━━━━━ DATA SECTION
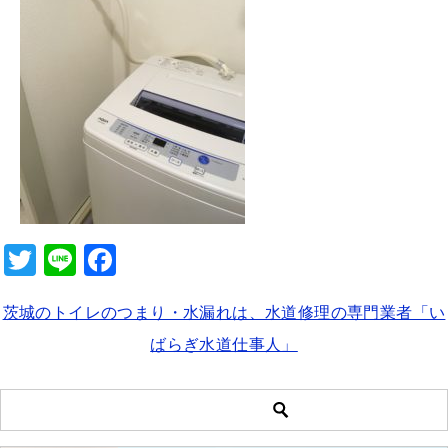
b
o
o
k
T
Li
F
wi
n
a
茨城のトイレのつまり・水漏れは、水道修理の専門業者「い
tt
e
c
ばらぎ水道仕事人」
er
e
b
o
━━━━━━━━━━
■ WORK ORDER
From the material above, output every line exactly as written, dropping any picture.

■ SOLUTION
b
o
o
k
T
Li
F
wi
n
a
茨城のトイレのつまり・水漏れは、水道修理の専門業者「い
tt
e
c
ばらぎ水道仕事人」
er
e
b
o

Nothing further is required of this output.